Abbreviations: Deep-KOA, deep learning model for knee osteoarthritis prediction; AUROC, area under the receiver operating characteristic curve; ICD-9-CM, International Classification of Diseases, Ninth Revision, Clinical Modification; WHO-ATC, World Health Organization, Anatomical Therapeutic Chemical.

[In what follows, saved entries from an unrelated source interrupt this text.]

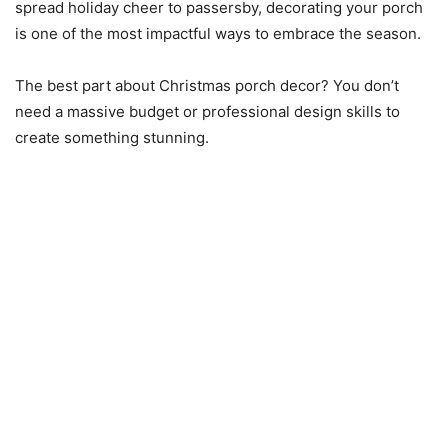
spread holiday cheer to passersby, decorating your porch
is one of the most impactful ways to embrace the season.
The best part about Christmas porch decor? You don’t
need a massive budget or professional design skills to
create something stunning.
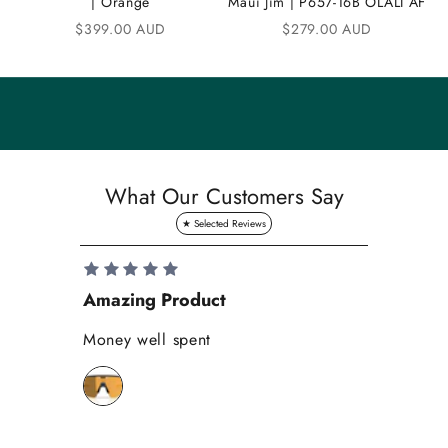
| Orange
Maui Jim | P657-16B OLALI AF
n
Sale price
Sale price
$399.00 AUD
$279.00 AUD
i
t
y
S
a
What Our Customers Say
v
e
1
0
Amazing Product
Se
%
o
Money well spent
Th
n
Be
y
bi
o
wh
u
r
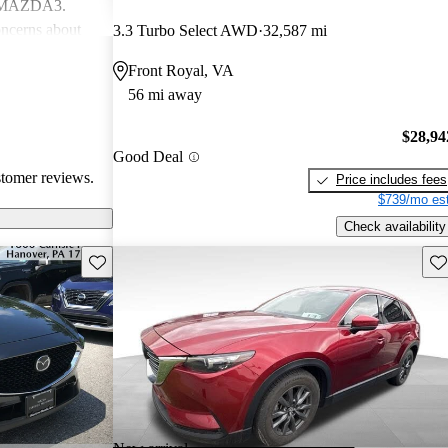
d MAZDA3.
ncerns about
3.3 Turbo Select AWD
32,587 mi
eed for more
Front Royal, VA
ehicles are
56 mi away
ance performance
sire
$28,94
nterior
Good Deal
stomer reviews.
Price includes fees
$739/mo est
Check availability
Save this listing
Sav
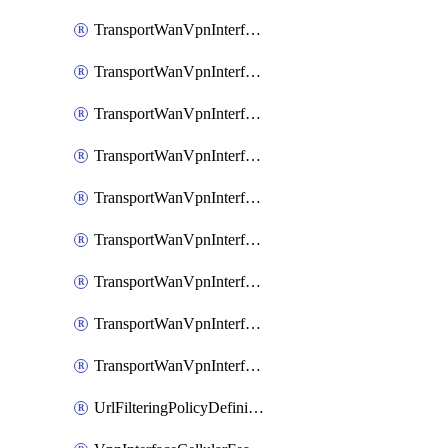
TransportWanVpnInterfaceEthernetFeatureAssociateIpv6TrackerFeature
TransportWanVpnInterfaceEthernetFeatureAssociateIpv6TrackerGroupFeature
TransportWanVpnInterfaceEthernetFeatureAssociateTrackerFeature
TransportWanVpnInterfaceEthernetFeatureAssociateTrackerGroupFeature
TransportWanVpnInterfaceGreFeature
TransportWanVpnInterfaceGreFeatureAssociateTrackerFeature
TransportWanVpnInterfaceIpsecFeature
TransportWanVpnInterfaceIpsecFeatureAssociateTrackerFeature
TransportWanVpnInterfaceT1E1SerialFeature
UrlFilteringPolicyDefinition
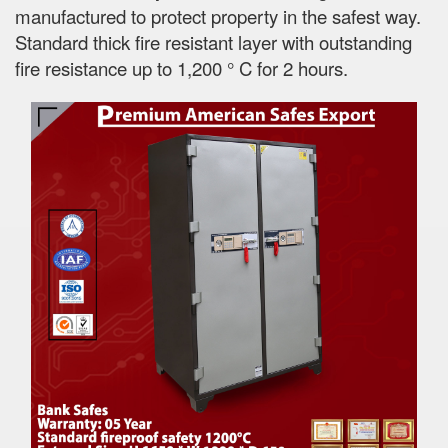
manufactured to protect property in the safest way.
Standard thick fire resistant layer with outstanding
fire resistance up to 1,200 ° C for 2 hours.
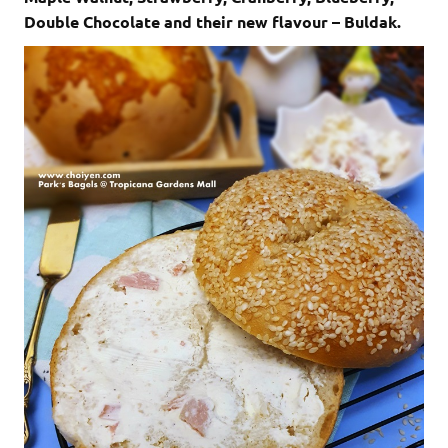
Double Chocolate and their new flavour – Buldak.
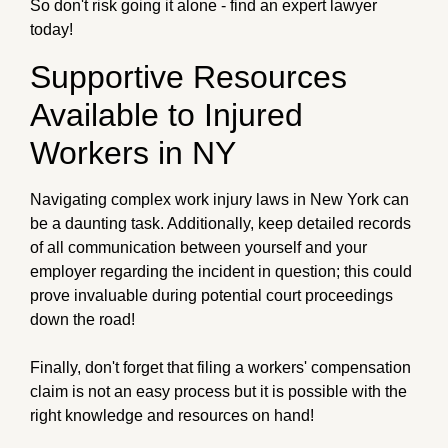
So don't risk going it alone - find an expert lawyer
today!
Supportive Resources
Available to Injured
Workers in NY
Navigating complex work injury laws in New York can
be a daunting task. Additionally, keep detailed records
of all communication between yourself and your
employer regarding the incident in question; this could
prove invaluable during potential court proceedings
down the road!
Finally, don't forget that filing a workers' compensation
claim is not an easy process but it is possible with the
right knowledge and resources on hand!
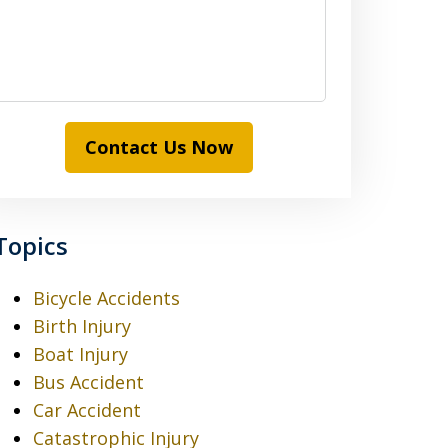
Contact Us Now
Topics
Bicycle Accidents
Birth Injury
Boat Injury
Bus Accident
Car Accident
Catastrophic Injury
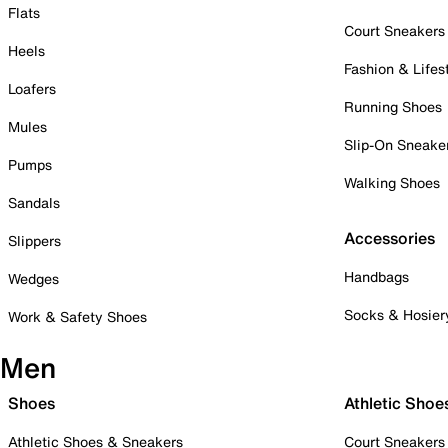
Flats
Court Sneakers
Heels
Fashion & Lifes
Loafers
Running Shoes
Mules
Slip-On Sneake
Pumps
Walking Shoes
Sandals
Accessories
Slippers
Handbags
Wedges
Socks & Hosier
Work & Safety Shoes
Men
Shoes
Athletic Shoe
Athletic Shoes & Sneakers
Court Sneakers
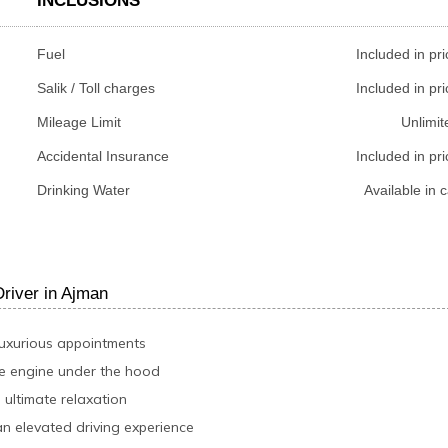
INCLUSIONS
Fuel
Included in pri
Salik / Toll charges
Included in pri
Mileage Limit
Unlimit
Accidental Insurance
Included in pri
Drinking Water
Available in c
iver in Ajman
luxurious appointments
le engine under the hood
 ultimate relaxation
an elevated driving experience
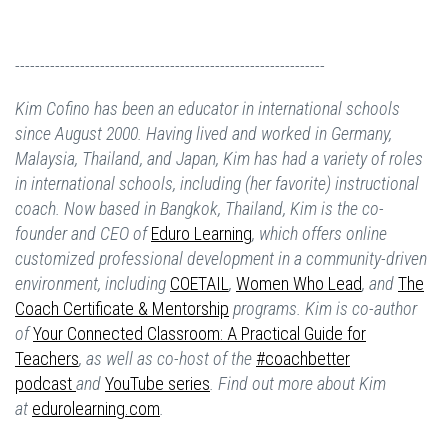
--------------------------------------------------------------
Kim Cofino has been an educator in international schools
since August 2000. Having lived and worked in Germany,
Malaysia, Thailand, and Japan, Kim has had a variety of roles
in international schools, including (her favorite) instructional
coach. Now based in Bangkok, Thailand, Kim is the co-
founder and CEO of
Eduro Learning
,
which offers online
customized professional development in a community-driven
environment, including
COETAIL
,
Women Who Lead
,
and
The
Coach Certificate & Mentorship
programs. Kim is co-author
of
Your Connected Classroom: A Practical Guide for
Teachers
, as well as co-host of the
#coachbetter
podcast
and
YouTube series
. Find out more about Kim
at
edurolearning.com
.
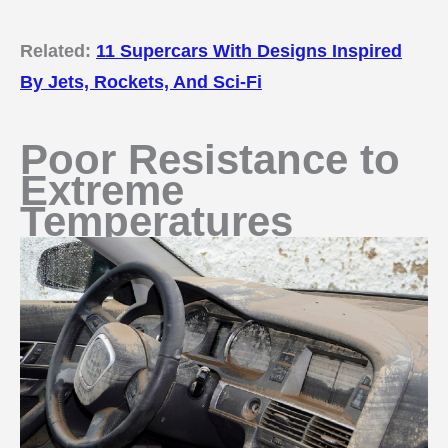
Related:
11 Supercars With Designs Inspired
By Jets, Rockets, And Sci-Fi
Poor Resistance to
Extreme
Temperatures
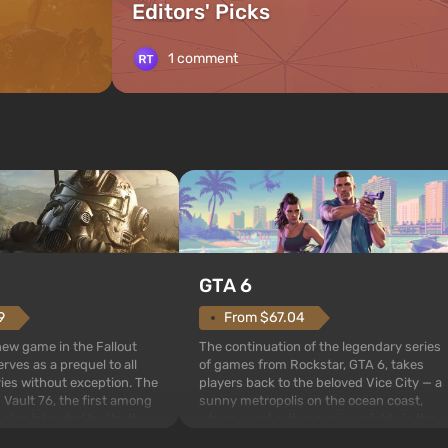
Editors' Picks
1 comment
GTA 6
From $67.04
9
The continuation of the legendary series
 new game in the Fallout
of games from Rockstar, GTA 6, takes
rves as a prequel to all
players back to the beloved Vice City — a
ries without exception. The
sunny metropolis on the ocean coast,
 Vault 76, the first among
where a real action movie unfolds in the
is also intended by Vault-
style of the best mafia films. The focus is
to be the first to open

Patient Data Sample for Deep-KOA Model Evaluationa
| ID Patient | Age (Years) | Sex | Total Diagnoses in 3 Years (n) | Total Clinical Visits in 3 Years (n) | Total Medications in 3 Years (n) | Total Days of Medication Prescriptions in 3 Years (Days) | Label | Score |
|---|---|---|---|---|---|---|---|---|
| A | 58 | Male | 3 | 5 | 7 | 84 | KOA | 0.172 |
| B | 63 | Female | 6 | 10 | 6 | 158 | KOA | 0.639 |
| C | 59 | Female | 12 | 30 | 24 | 1355 | KOA | 0.942 |
| D | 55 | Male | 3 | 3 | 7 | 24 | NonKOA | 0.137 |
| E | 37 | Female | 5 | 10 | 8 | 30 | NonKOA | 0.012 |
| F | 46 | Female | 11 | 33 | 20 | 307 | NonKOA | 0.124 |
Notes: aTo compare the model performance, three patients of KOA and nonKOA are randomly chosen based on the feature similarity, especially the number of features during three years visiting.
Abbreviations: Deep-KOA, deep learning model for knee osteoarthritis prediction; KOA, knee osteoarthritis.